Our recommendation algorithm was mainly supported on neighborhood methods for collaborative filtering, but we also used metrics from text retrieval to boost the relevance of tags in the long tail, while not completely disregarding tag popularity, in order to offer a playlist that better potentiated the discovery of music.
In Juggle Mobile we presented the users with the ability to create an account and fill their taste profiles either based on our random artist rating system, or by importing their existing music information from Facebook or Last.fm. All the data from these different sources was mixed together based on our weighting model and used to provide recommendations to the user or to a group of nearby users.
Our experiments were based on a linear algebra approach, where, instead of a graph, we used a user-items matrix, applying singular value decomposition to build a latent factor model that provided the support for individual and group recommendations. For groups, we proposed a rating aggregation method that ensured an equal chance for every group member to have a relevant influence in the recommendations outcome.
As a Breadcrumbs researcher, I was able to make contributions on several different areas. I implemented a language-independent named entity recognition system based on DBpedia entity lists. This system enabled the identification of three different types of entities — people, places and dates –— tied to three of the five dimensions (the Five-Ws) of journalism: who, where and when. Using this data, a multidimensional entity coreference network was built, connecting news clips that cited the same entity. Next, I implemented the community detection methodologies for multidimensional networks proposed by Tang et al. This included the dimension integration strategies proposed by the authors, based on their unified view of four traditional community detection methodologies. These algorithms were also implemented in the system, along with the Louvain method, one of the state of the art algorithms for community detection.
Next, two visualization tools were developed to display and explore the acquired data. The first was analogous to a map, where communities were visualized as countries resulting of the aggregation of a node population. The second enabled the exploration of the multidimensional network based on the three identified dimensions: who, where and when. Some simple chart visualizations were created to display statistics about the top user and system tags and entities.

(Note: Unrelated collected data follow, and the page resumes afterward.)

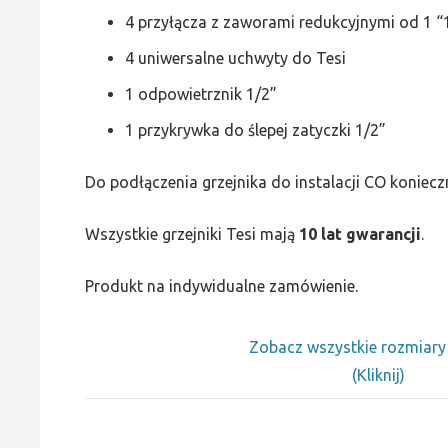
4 przyłącza z zaworami redukcyjnymi od 1 “1
4 uniwersalne uchwyty do Tesi
1 odpowietrznik 1/2”
1 przykrywka do ślepej zatyczki 1/2”
Do podłączenia grzejnika do instalacji CO koniecz
Wszystkie grzejniki Tesi mają
10 lat gwarancji
.
Produkt na indywidualne zamówienie.
Zobacz wszystkie rozmiar
(Kliknij)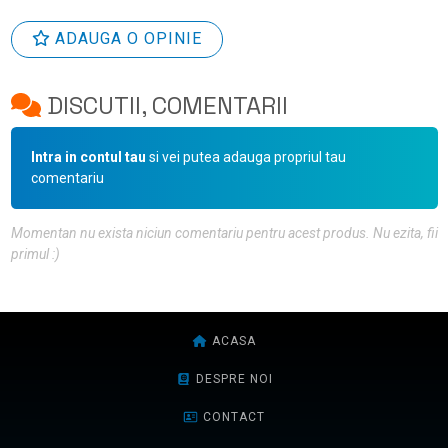
ADAUGA O OPINIE
DISCUTII, COMENTARII
Intra in contul tau
si vei putea adauga propriul tau
comentariu
Momentan nu exista niciun comentariu pentru acest produs. Nu ezita, fii
primul :)
ACASA
DESPRE NOI
CONTACT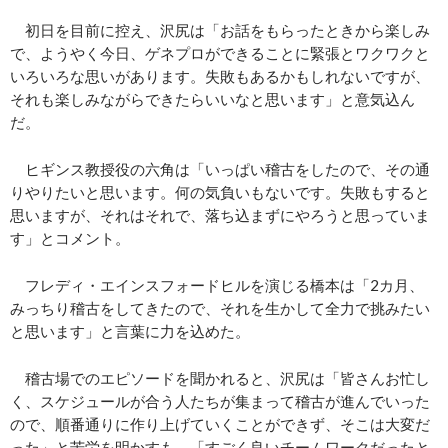
初日を目前に控え、沢尻は「お話をもらったときから楽しみ
で、ようやく今日、ゲネプロができることに緊張とワクワクと
いろいろな思いがあります。失敗もあるかもしれないですが、
それも楽しみながらできたらいいなと思います」と意気込ん
だ。
ヒギンス教授役の六角は「いっぱい稽古をしたので、その通
りやりたいと思います。何の気負いもないです。失敗もすると
思いますが、それはそれで、落ち込まずにやろうと思っていま
す」とコメント。
フレディ・エインスフォードヒルを演じる橋本は「2カ月、
みっちり稽古をしてきたので、それを生かして全力で挑みたい
と思います」と言葉に力を込めた。
稽古場でのエピソードを聞かれると、沢尻は「皆さんお忙し
く、スケジュールが合う人たちが集まって稽古が進んでいった
ので、順番通りに作り上げていくことができず、そこは大変だ
った」と苦労を明かすも、「すごく良いチームワークだったと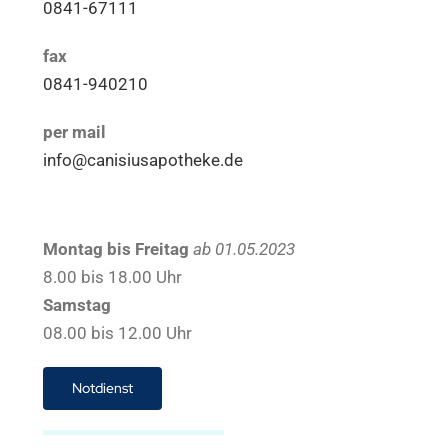
0841-67111
fax
0841-940210
per mail
info@canisiusapotheke.de
Montag bis Freitag
ab 01.05.2023
8.00 bis 18.00 Uhr
Samstag
08.00 bis 12.00 Uhr
Notdienst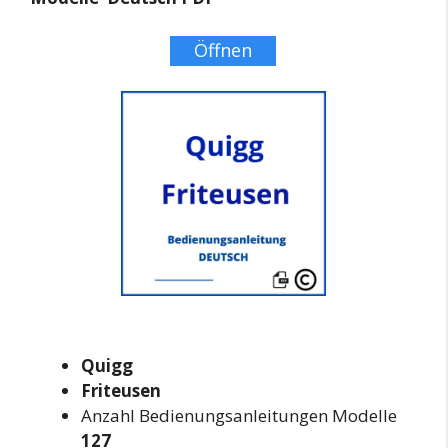
Öffnen
Quigg
Friteusen
Anzahl Bedienungsanleitungen Modelle
127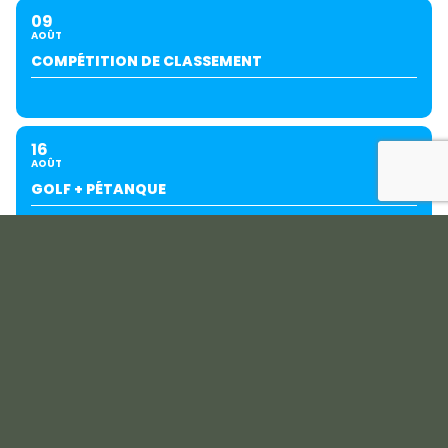
09
AOÛT
COMPÉTITION DE CLASSEMENT
16
AOÛT
GOLF + PÉTANQUE
23
AOÛT
COMPÉTITION DE CLASSEMENT
28
AOÛT
GROUPE EXTÉRIEUR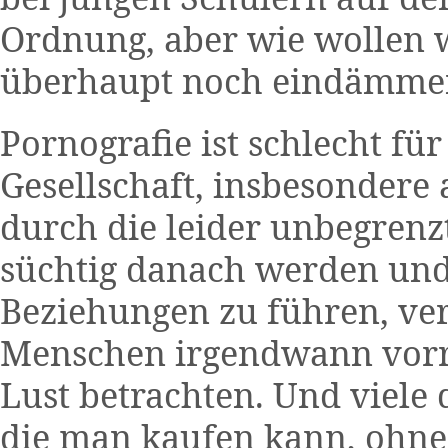
Ordnung, aber wie wollen w
überhaupt noch eindämme
Pornografie ist schlecht fü
Gesellschaft, insbesondere 
durch die leider unbegrenz
süchtig danach werden und 
Beziehungen zu führen, ve
Menschen irgendwann vorra
Lust betrachten. Und viele
die man kaufen kann, ohne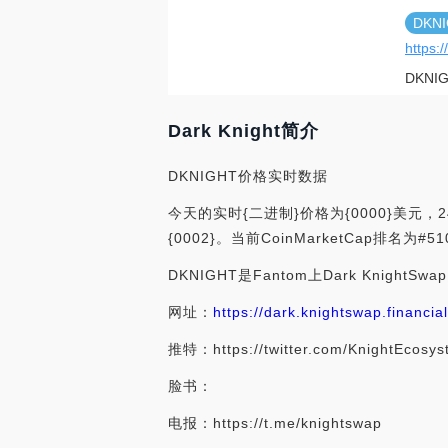
DKN
https:/
DKNI
Dark Knight简介
DKNIGHT价格实时数据
今天的实时{二进制}价格为{0000}美元，2
{0002}。当前CoinMarketCap
DKNIGHT是Fantom上Dark KnightSw
网址：
https://dark.knightswap.financial
推特：https://twitter.com/KnightEcosys
脸书：
电报：https://t.me/knightswap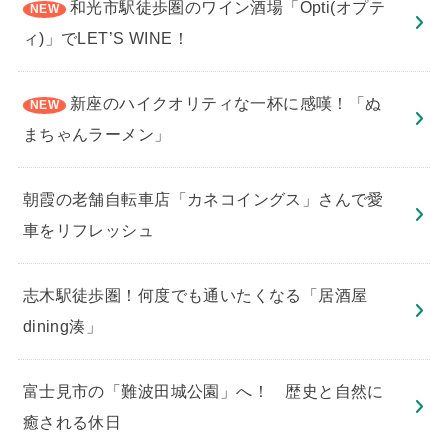
和光市駅徒歩圏のワイン酒場「Opti(オプテ
ィ)」でLET’S WINE！
新座のハイクオリティな一杯に感嘆！「ぬ
まちゃんラーメン」
朝霞の老舗自転車店「カネコイングス」さんで愛
車をリフレッシュ
志木駅徒歩圏！何度でも通いたくなる「居酒屋
dining湊」
​富士見市の「難波田城公園」へ！ 歴史と自然に
癒される休日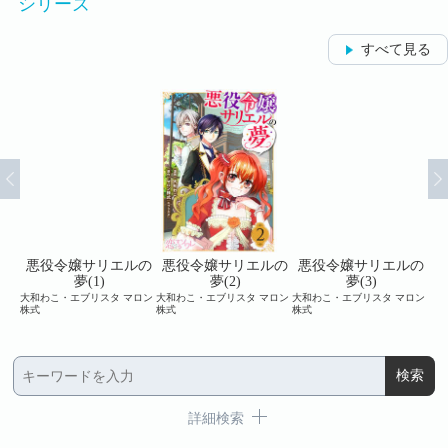
シリーズ
すべて見る
ルの
悪役令嬢サリエルの
悪役令嬢サリエルの
悪役令嬢サリエルの
悪
夢(1)
夢(2)
夢(3)
ロン
大和わこ・エブリスタ マロン
大和わこ・エブリスタ マロン
大和わこ・エブリスタ マロン
大和
株式
株式
株式
株式
詳細検索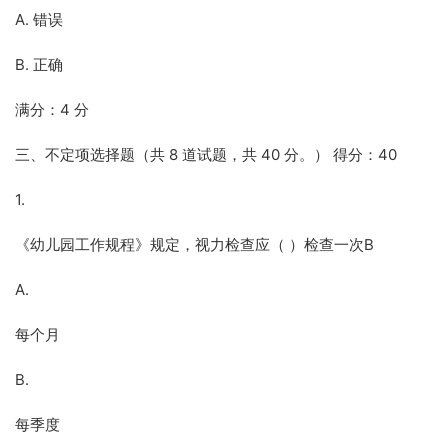
A. 错误
B. 正确
满分：4 分
三、不定项选择题（共 8 道试题，共 40 分。） 得分：40
1.
《幼儿园工作规程》规定，视力检查应（ ）检查一次B
A.
每个月
B.
每季度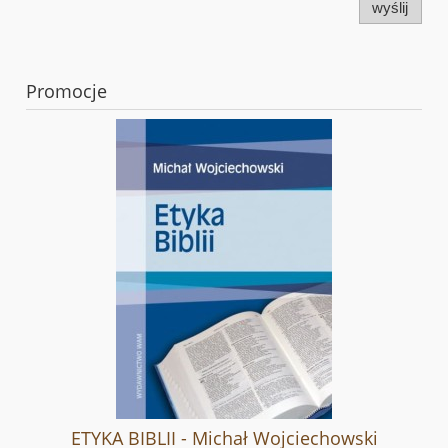
wyślij
Promocje
ETYKA BIBLII - Michał Wojciechowski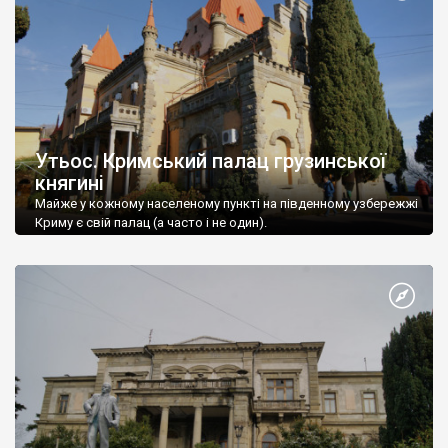
Утьос. Кримський палац грузинської
княгині
Майже у кожному населеному пункті на південному узбережжі
Криму є свій палац (а часто і не один).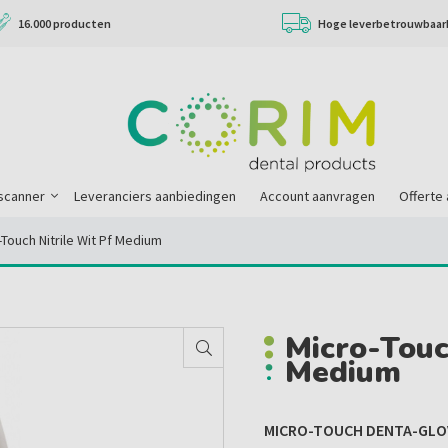
16.000 producten
Hoge leverbetrouwbaar
scanner
Leveranciers aanbiedingen
Account aanvragen
Offerte
-Touch Nitrile Wit Pf Medium
Micro-Touc
Medium
MICRO-TOUCH DENTA-GLOV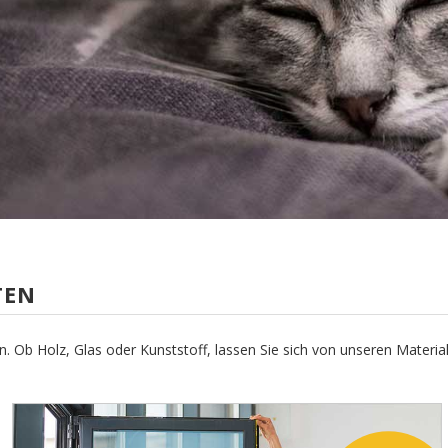
TEN
. Ob Holz, Glas oder Kunststoff, lassen Sie sich von unseren Materiali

We used a topic model, based on Latent Dirichlet Allocation, to suggest titles for each collection of news clips; a simplistic event detection system was also created, in order to find relevant peaks of activity in a time series of entity frequencies. Some other trivial systems, such as an administration panel, capable of scheduling tasks, and a widget dashboard were also implemented.
These algorithms were all developed using a web services architecture, communicating using either XML or JSON. Several scientific papers were published as the results of the described research. Below are some screenshots of the Breadcrumbs modules I contributed to in some way.
One of my first projects was Ciclope, a real time data visualization project aimed at gathering information from SAPO Blogs clickstream and displaying it in a useful way, allowing the blog owner to have an understanding of how the traffic flow of his or her blog behaved.
Among other widgets, we developed two main visualizations: a real time bar chart that displayed the number of visits per second along with a table showing traffic origin and destination; and a custom flow tree to visualize and quantify aggregated traffic sources for a given blog.